Franklin Graham on America's Record-Setting STD Numbers: 'Sin Always Has a Cost'
Evangelist Franklin Graham says the steep spike in sexually transmitted diseases in the United States is further proof that there's a "moral crisis" of sin facing the nation.
The president of the Billy Graham Evangelistic Association took to Facebook Tuesday night after the U.S. Centers for Disease Control and Prevention announced that nearly 2.3 million cases of chlamydia, gonorrhea, and syphilis were diagnosed in the country in 2017.
The mark breaks a record previously set in 2016 by over 200,000 cases and also marked the fourth consecutive year of "sharp increases in these sexually transmitted diseases."
While some health experts are calling on President Donald Trump to declare a public health crisis, Graham told his 7 million Facebook followers that he believes what America really "has is a moral crisis and a spiritual crisis."
"And it manifests itself in many ways, including this public health crisis," Graham wrote on the social media page. "Sin always has a cost, a consequence."
The son of late evangelist Billy Graham stressed that while God "loves us and wants to protect us," it is "His Word" that instructs people how to live.
"Flee from sexual immorality. Every other sin a person commits is outside the body, but the sexually immoral person sins against his own body," Graham wrote, quoting 1 Corinthians 6:18.
"The real answer doesn't lie in practicing their definition of safe-sex, increased testing, or funding for clinics as the experts recommend — the answer lies in hearts turning to God and living within the guidelines He gives us in His Word."

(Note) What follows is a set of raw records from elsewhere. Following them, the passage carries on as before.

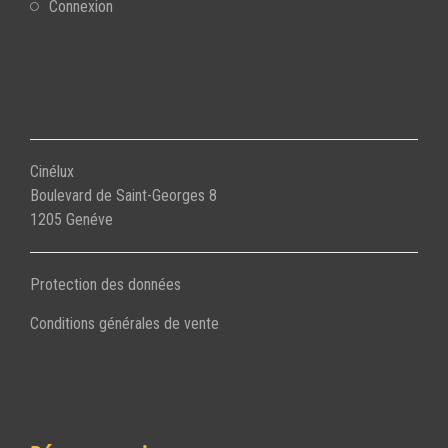
Connexion
Cinélux
Boulevard de Saint-Georges 8
1205 Genéve
Protection des données
Conditions générales de vente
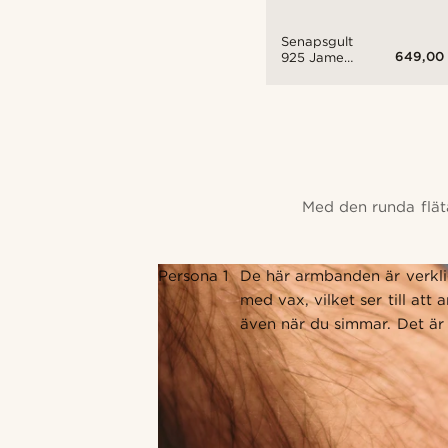
Senapsgult
649,00 
925 James
Armband
Med den runda flät
Persona 1
De här armbanden är verkli
med vax, vilket ser till att
även när du simmar. Det är 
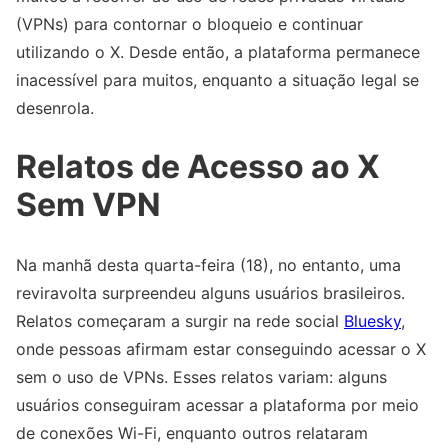
(VPNs) para contornar o bloqueio e continuar
utilizando o X. Desde então, a plataforma permanece
inacessível para muitos, enquanto a situação legal se
desenrola.
Relatos de Acesso ao X
Sem VPN
Na manhã desta quarta-feira (18), no entanto, uma
reviravolta surpreendeu alguns usuários brasileiros.
Relatos começaram a surgir na rede social
Bluesky
,
onde pessoas afirmam estar conseguindo acessar o X
sem o uso de VPNs. Esses relatos variam: alguns
usuários conseguiram acessar a plataforma por meio
de conexões Wi-Fi, enquanto outros relataram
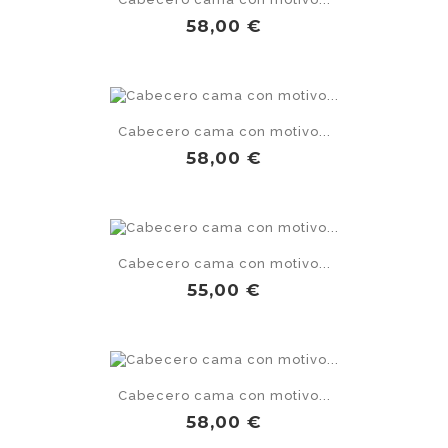
Precio
58,00 €
Cabecero cama con motivo...
Precio
58,00 €
Cabecero cama con motivo...
Precio
55,00 €
Cabecero cama con motivo...
Precio
58,00 €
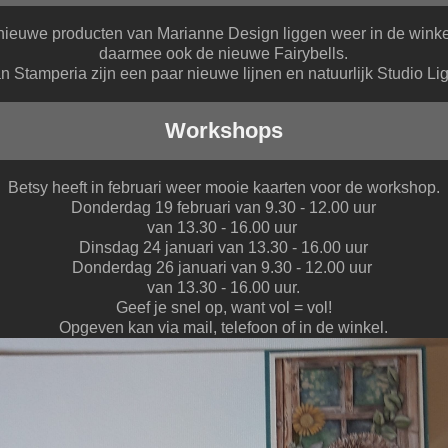
nieuwe producten van Marianne Design liggen weer in de winke
daarmee ook de nieuwe Fairybells.
n Stamperia zijn een paar nieuwe lijnen en natuurlijk Studio Lig
Workshops
Betsy heeft in februari weer mooie kaarten voor de workshop.
Donderdag 19 februari van 9.30 - 12.00 uur
van 13.30 - 16.00 uur
Dinsdag 24 januari van 13.30 - 16.00 uur
Donderdag 26 januari van 9.30 - 12.00 uur
van 13.30 - 16.00 uur.
Geef je snel op, want vol = vol!
Opgeven kan via mail, telefoon of in de winkel.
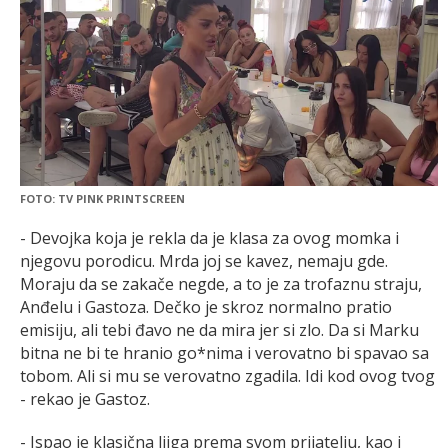
FOTO: TV PINK PRINTSCREEN
- Devojka koja je rekla da je klasa za ovog momka i
njegovu porodicu. Mrda joj se kavez, nemaju gde.
Moraju da se zakače negde, a to je za trofaznu straju,
Anđelu i Gastoza. Dečko je skroz normalno pratio
emisiju, ali tebi đavo ne da mira jer si zlo. Da si Marku
bitna ne bi te hranio go*nima i verovatno bi spavao sa
tobom. Ali si mu se verovatno zgadila. Idi kod ovog tvog
- rekao je Gastoz.
- Ispao je klasična ljiga prema svom prijatelju, kao i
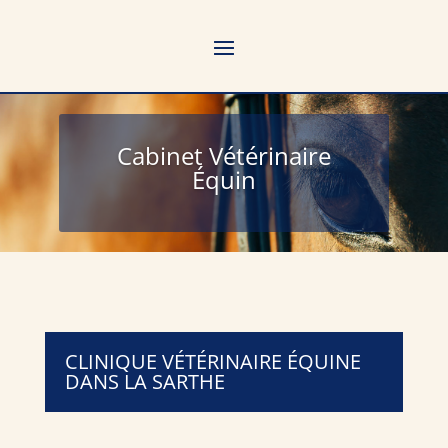
Cabinet Vétérinaire
Équin
CLINIQUE VÉTÉRINAIRE ÉQUINE
DANS LA SARTHE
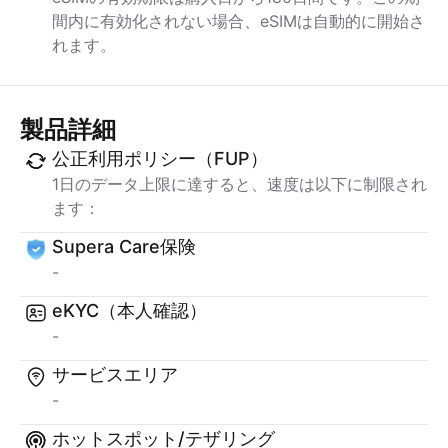
間内に有効化されない場合、eSIMは自動的に開始さ
れます。
製品詳細
公正利用ポリシー（FUP）
1日のデータ上限に達すると、速度は以下に制限され
ます：
Supera Care保険
-
eKYC（本人確認）
-
サービスエリア
-
ホットスポット/テザリング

As words like that can rub many people the wrong way, Graham admitted that his is not the "politically correct answer."
"But it's the truth," he concluded.
The CDC analysis of STD cases reported for 2013 and preliminary data for 2017 "shows steep [and] sustained increases" in gonorrhea, primary and secondary syphilis and chlamydia.
Chlamydia remained the most common STD reported to CDC with more than 1.7 million cases diagnosed in 2017, an increase of over 110,000 cases from 2016. Forty-five percent of cases 2017 were among females aged 15 to 24 years old.
"We are sliding backward," Dr. Jonathan Mermin, director of CDC's National Center for HIV/AIDS, Viral Hepatitis, STD, and TB Prevention, said in a statement. "It is evident the systems that identify, treat, and ultimately prevent STDs are strained to near-breaking point."
As for gonorrhea, cases increased 67 percent overall, from 333,004 in 2013 to 555,608 in 2017. The disease nearly doubled among men and also increased among women at a speed the CDC says is "concerning" as cases have gone up for the third year in a row.
Primary and secondary syphilis diagnoses increased 76 percent from 17,375 cases in 2013 to 30,644 cases in 2017. According to CDC, almost 70 percent of primary and secondary syphilis cases involved gay, bisexual and "other men who have sex with men" in situations where the sex of the partner is known.
In total, there was an increase over 542,000 cases reported of those three diseases in 2017 than there was in 2013.
Scott Phelps of the Abstinence & Marriage Education Partnership, who is the author of five popular abstinence education programs, spoke with Christian radio host Julie Roys following the report. He was asked if he agrees with some researchers who say the rise of STDs is due to less frequent condom use and a decrease in funding for STD Prevention.
Phelps, a Christian, disagreed.
"The CDC deserves much of the blame for the STD epidemic. Every year they call for more money and more condoms — but these are not the answer," Phelps stressed. "There is only one way to reduce STDs, and it's the one thing they refuse to say: Reserve all sexual activity for marriage. I say they deserve much of the blame due to their stubborn refusal to say what is true."
Phelps added that rise of dating and hook-up apps on cells phones over the last few years hasn't helped the situation either.
"They perpetuate and promote non-marital sexual activity in just the same way that Planned Parenthood and government funded sex-education programs do," Phelps said. "Planned parenthood is the largest provider of abortions in America, and the largest provider of sex-education in American schools. That is your problem right there. Call it Tinder in the classroom. No one should be surprised that STDs continue to soar."
Rob Stephenson, a professor and director of the Center for Sexuality and Health Disparities at the University of Michigan in Ann Arbor, argued in an interview with CNN that "it's not a difficult jump" to see how funding cuts for sexual health and STD prevention programs in recent years at state and local levels is "preventing us from winning the fight against negative sexual health outcomes."
David Harvey, executive director of the National Coalition of STD Directors, told CNN that declaring a national health crisis would entail "emergency access to public health funding to make a dent in these STD rates."